The chemistry avoids using pricier nickel-based batteries that deliver performance and range in models such as the EQS, the full-electric version of its flagship S-Class.
Kallenius is betting consumers will accept shorter driving ranges for cheaper models as prices for key materials rise.
"We think there will be a lot of urban-oriented customers that do not need the E63 AMG," Kallenius said, referring to Mercedes' performance sedan. "For those entry-level positions, in the future, we are looking at" lithium iron phosphate batteries, he said..
Mercedes is plowing more than 40 billion euros ($47 billion) into electrifying its product range this decade. Its plans include building battery cars on three full-electric vehicle platforms from 2025 and setting up eight battery factories worldwide with partners.

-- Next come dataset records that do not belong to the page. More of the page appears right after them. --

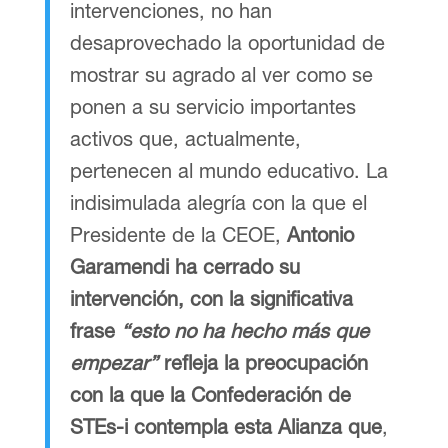
intervenciones, no han
desaprovechado la oportunidad de
mostrar su agrado al ver como se
ponen a su servicio importantes
activos que, actualmente,
pertenecen al mundo educativo. La
indisimulada alegría con la que el
Presidente de la CEOE,
Antonio
Garamendi ha cerrado su
intervención, con la significativa
frase
“esto no ha hecho más que
empezar”
refleja la preocupación
con la que la Confederación de
STEs-i contempla esta Alianza que
,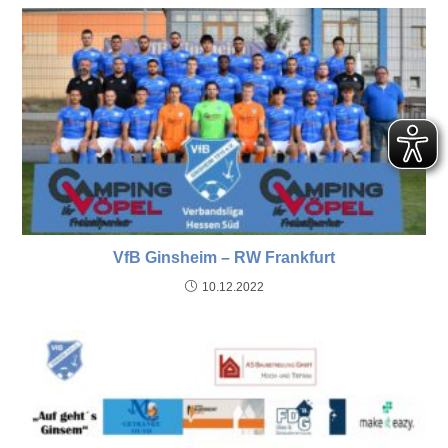
VfB Ginsheim – RW Frankfurt
10.12.2022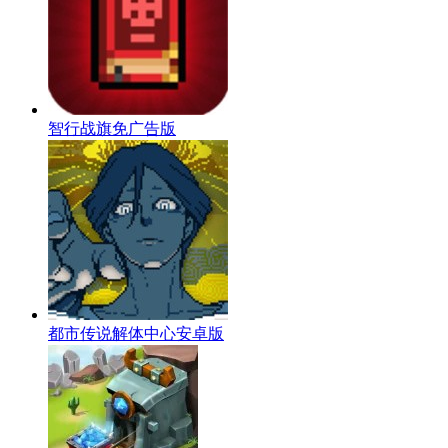
智行战旗免广告版
都市传说解体中心安卓版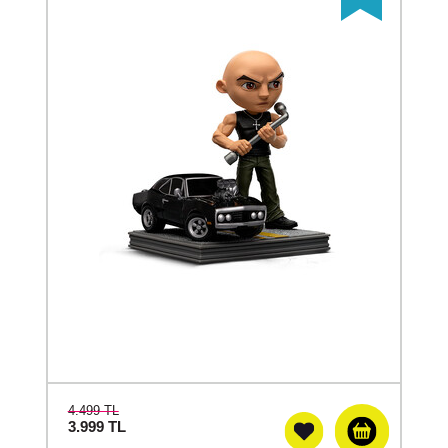
4.499 TL
3.999
TL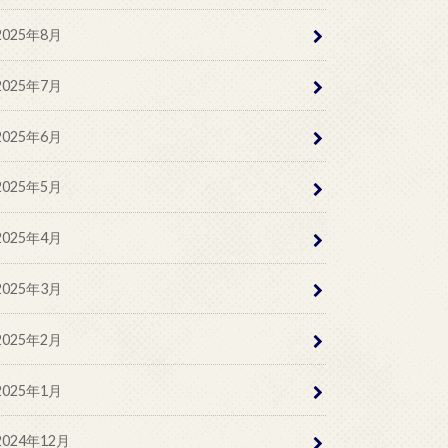
2025年8月
2025年7月
2025年6月
2025年5月
2025年4月
2025年3月
2025年2月
2025年1月
2024年12月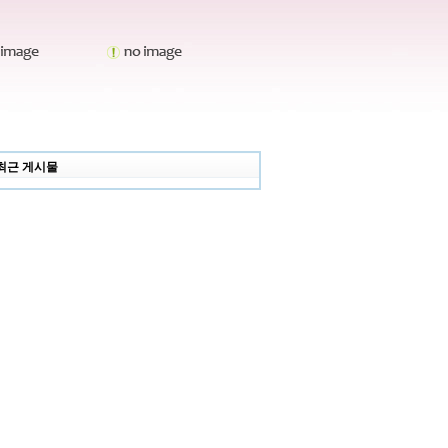
최근 게시물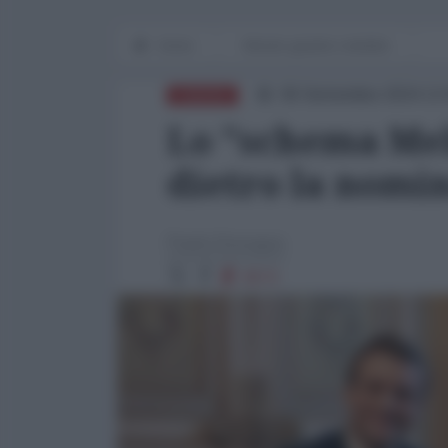
Home
Mondo grande e terribile
06 Settembre 2024 13
EUROPA
Lo "schema Melo
dietro la nomin
Paolo Desogus
3573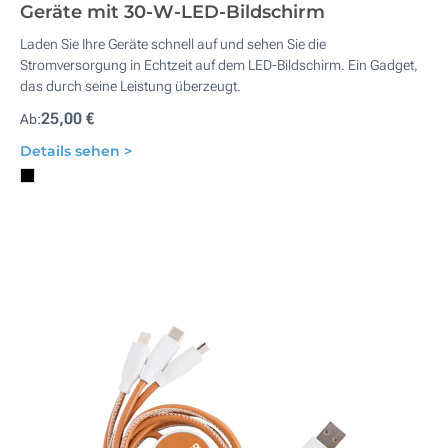
Geräte mit 30-W-LED-Bildschirm
Laden Sie Ihre Geräte schnell auf und sehen Sie die
Stromversorgung in Echtzeit auf dem LED-Bildschirm. Ein Gadget,
das durch seine Leistung überzeugt.
25,00 €
Ab:
Details sehen >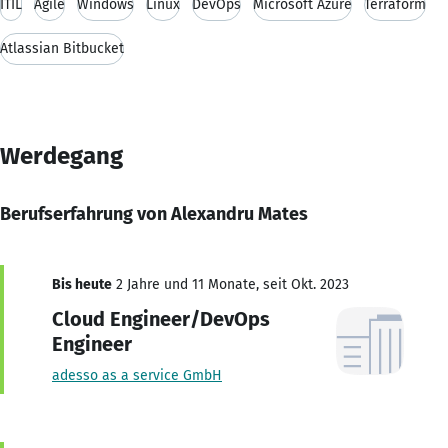
ITIL
Agile
Windows
Linux
DevOps
Microsoft Azure
Terraform
Atlassian Bitbucket
Werdegang
Berufserfahrung von Alexandru Mates
Bis heute
2 Jahre und 11 Monate, seit Okt. 2023
Cloud Engineer/DevOps
Engineer
adesso as a service GmbH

Most of the auto industry relies on nickel and cobalt in lithium ion batteries to boost electric car performance. Yet supplies of both materials are constrained. Nickel, which helps provide power and range, is also prone to fire, a risk the industry is spending billions to control.
Tesla CEO Elon Musk said last week the automaker is shifting to lithium iron phosphate batteries globally for standard-range models. Tesla uses LFP batteries in China supplied by Contemporary Amperex Technology Co., or CATL, which has delivered methods to eke out better performance from the components.
CATL also supplies the nickel-based batteries in the Mercedes EQS. CATL and Mercedes have an agreement that includes LFP batteries using CATL's "cell-to-pack" engineering, which saves on weight and cost by integrating cells directly into a battery pack.
Between battery joint ventures, long-term contracts on raw materials, and bets on breakthrough technology, Kallenius said he is confident Mercedes will have enough batteries to power its new lineup of electric cars.
"We are covered, yes," he said "But, it's not where you can just lean back and say, 'Well everything's going to take care of itself.' You have to actively engage and try to manage the supply chain as we enter into the age of the electric car."